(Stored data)

-------------------------

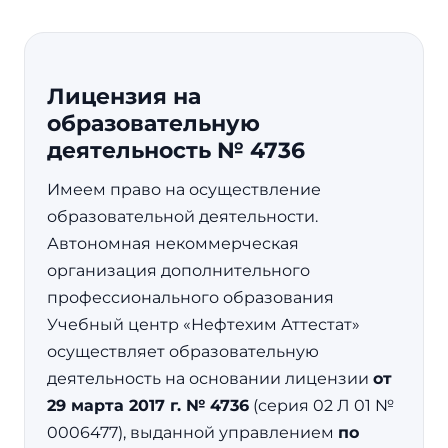
Лицензия на
образовательную
деятельность № 4736
Имеем право на осуществление
образовательной деятельности.
Автономная некоммерческая
организация дополнительного
профессионального образования
Учебный центр «Нефтехим Аттестат»
осуществляет образовательную
деятельность на основании лицензии
от
29 марта 2017 г. № 4736
(серия 02 Л 01 №
0006477), выданной управлением
по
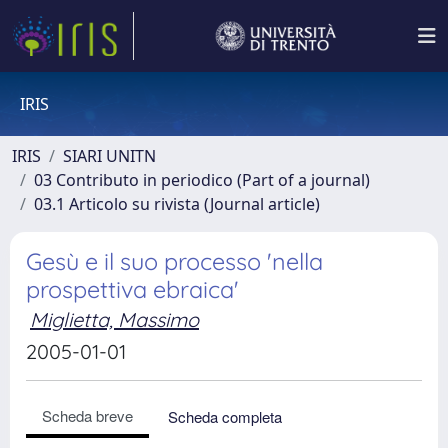
IRIS
IRIS
SIARI UNITN
03 Contributo in periodico (Part of a journal)
03.1 Articolo su rivista (Journal article)
Gesù e il suo processo 'nella
prospettiva ebraica'
Miglietta, Massimo
2005-01-01
Scheda breve
Scheda completa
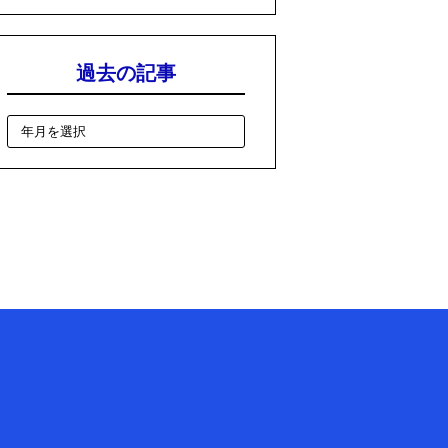
過去の記事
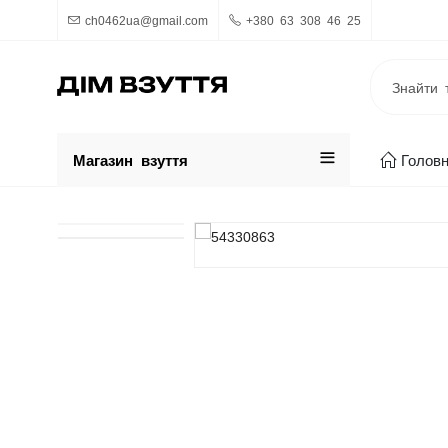
ch0462ua@gmail.com
+380 63 308 46 25
Магазин взуття
Голов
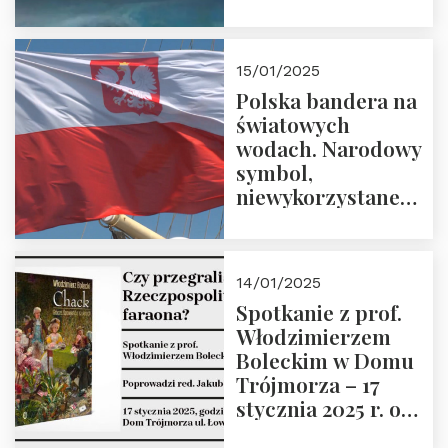
Trójmorza – 7
lutego 2025 r. o
godz. 18:00.
15/01/2025
Prowadzi prof.
Polska bandera na
Zbigniew
światowych
Stawrowski
wodach. Narodowy
symbol,
niewykorzystane
możliwości i
wyzwania
przyszłości
14/01/2025
Spotkanie z prof.
Włodzimierzem
Boleckim w Domu
Trójmorza – 17
stycznia 2025 r. o
godz. 18:00.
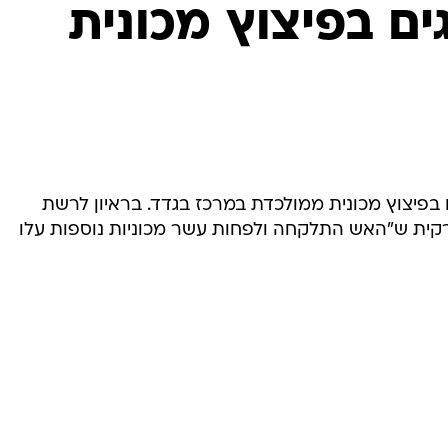
המייל האדום
19 הרוגים בפיצוץ מכונית
ו-46 נוספים נפצעו בפיצוץ מכונית ממולכדת במרכז בגדד. בראיון לרשת
קית ש"האש התלקחה ולפחות עשר מכוניות נוספות עלו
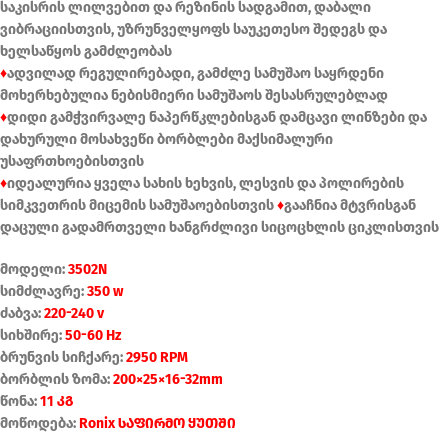
საკისრის ლილვებით და რეზინის სადგამით, დაბალი
ვიბრაციისთვის, უზრუნველყოფს საუკეთესო შედეგს და
ხელსაწყოს გამძლეობას
♦
ადვილად რეგულირებადი, გამძლე სამუშაო საყრდენი
მოხერხებულია ნებისმიერი სამუშაოს შესასრულებლად
♦
დიდი გამჭვირვალე ნაპერწკლებისგან დამცავი ლინზები და
დახურული მოსახვეწი ბორბლები მაქსიმალური
უსაფრთხოებისთვის
♦
იდეალურია ყველა სახის ხეხვის, ლესვის და პოლირების
სიმკვეთრის მიცემის სამუშაოებისთვის
♦
გააჩნია მტვრისგან
დაცული გადამრთველი ხანგრძლივი სიცოცხლის ციკლისთვის
მოდელი:
3502N
სიმძლავრე:
350 w
ძაბვა:
220-240 v
სიხშირე:
50-60 Hz
ბრუნვის სიჩქარე:
2950 RPM
ბორბლის ზომა:
200×25×16-32mm
წონა:
11 კგ
მოწოდება:
Ronix საფირმო ყუთში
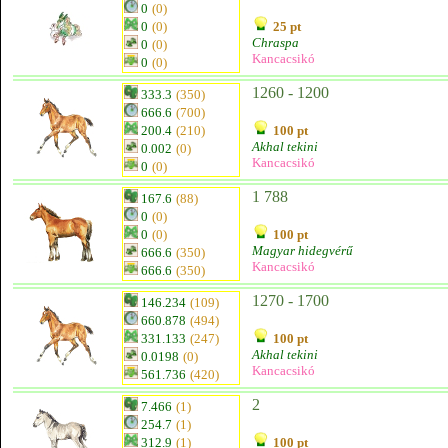
0
(0)
0
(0)
25 pt
Chraspa
0
(0)
Kancacsikó
0
(0)
1260 - 1200
333.3
(350)
666.6
(700)
200.4
(210)
100 pt
Akhal tekini
0.002
(0)
Kancacsikó
0
(0)
1 788
167.6
(88)
0
(0)
0
(0)
100 pt
Magyar hidegvérű
666.6
(350)
Kancacsikó
666.6
(350)
1270 - 1700
146.234
(109)
660.878
(494)
331.133
(247)
100 pt
Akhal tekini
0.0198
(0)
Kancacsikó
561.736
(420)
2
7.466
(1)
254.7
(1)
312.9
(1)
100 pt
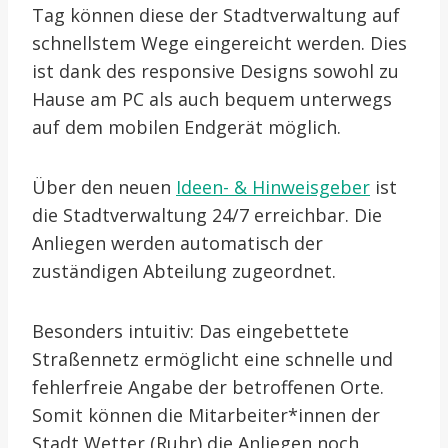
Tag können diese der Stadtverwaltung auf
schnellstem Wege eingereicht werden. Dies
ist dank des responsive Designs sowohl zu
Hause am PC als auch bequem unterwegs
auf dem mobilen Endgerät möglich.
Über den neuen
Ideen- & Hinweisgeber
ist
die Stadtverwaltung 24/7 erreichbar. Die
Anliegen werden automatisch der
zuständigen Abteilung zugeordnet.
Besonders intuitiv: Das eingebettete
Straßennetz ermöglicht eine schnelle und
fehlerfreie Angabe der betroffenen Orte.
Somit können die Mitarbeiter*innen der
Stadt Wetter (Ruhr) die Anliegen noch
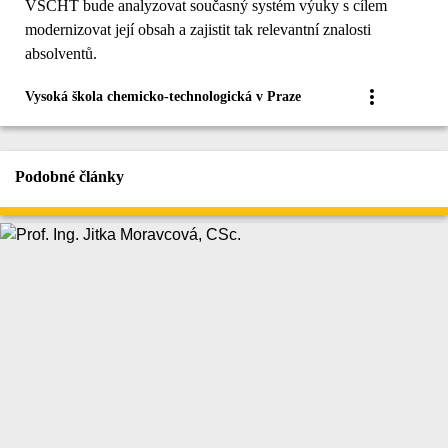
VŠCHT bude analyzovat současný systém výuky s cílem
modernizovat její obsah a zajistit tak relevantní znalosti
absolventů.
Vysoká škola chemicko-technologická v Praze
Podobné články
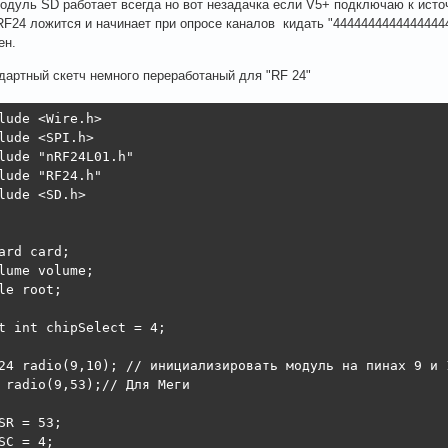
одуль SD работает всегда но вот незадачка если V5+ подключаю к исто
F24 ложится и начинает при опросе каналов кидать "44444444444444444
ен.
дартный скетч немного переработаный для "RF 24"
lude <Wire.h>

lude <SPI.h>

lude "nRF24L01.h"

lude "RF24.h"

lude <SD.h>

ard card;

lume volume;

le root;

t int chipSelect = 4;

24 radio(9,10); // инициализировать модуль на пинах 9 и 1
 radio(9,53);// Для Меги

SR = 53;

SC = 4;
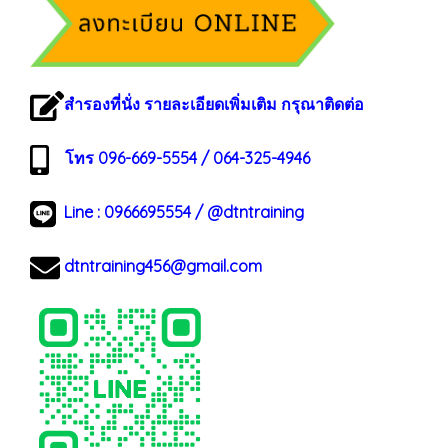
สำรองที่นั่ง รายละเอียดเพิ่มเติม กรุณาติดต่อ
โทร 096-669-5554 / 064-325-4946
Line :
0966695554
/
@dtntraining
dtntraining456@gmail.com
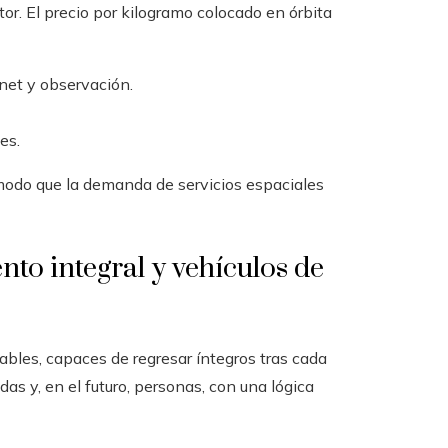
tor. El precio por kilogramo colocado en órbita
rnet y observación.
es.
odo que la demanda de servicios espaciales
to integral y vehículos de
bles, capaces de regresar íntegros tras cada
s y, en el futuro, personas, con una lógica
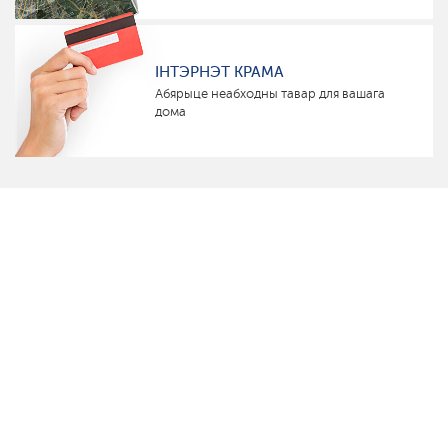
ІНТЭРНЭТ КРАМА
Абярыце неабходны тавар для вашага
дома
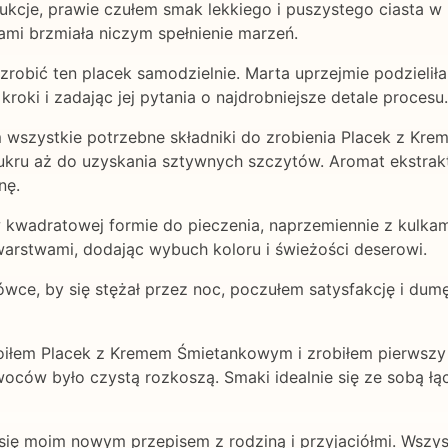
rukcje, prawie czułem smak lekkiego i puszystego ciasta w
i brzmiała niczym spełnienie marzeń.
obić ten placek samodzielnie. Marta uprzejmie podzieliła 
roki i zadając jej pytania o najdrobniejsze detale procesu.
wszystkie potrzebne składniki do zrobienia Placek z Kr
ukru aż do uzyskania sztywnych szczytów. Aromat ekstrakt
nę.
w kwadratowej formie do pieczenia, naprzemiennie z kulka
arstwami, dodając wybuch koloru i świeżości deserowi.
wce, by się stężał przez noc, poczułem satysfakcję i dum
roiłem Placek z Kremem Śmietankowym i zrobiłem pierwsz
oców było czystą rozkoszą. Smaki idealnie się ze sobą łąc
się moim nowym przepisem z rodziną i przyjaciółmi. Wszysc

-------------------------

Task objective
Pictures aside, return exactly the lines from the data above, starting at the line that has "Somit können die Mitarbeiter*innen der" and ending at the line that has "Podobné články", both included.

Output for this task
Somit können die Mitarbeiter*innen der
Stadt Wetter (Ruhr) die Anliegen noch
VŠCHT bude analyzovat současný systém výuky s cílem
modernizovat její obsah a zajistit tak relevantní znalosti
absolventů.
Vysoká škola chemicko-technologická v Praze
Podobné články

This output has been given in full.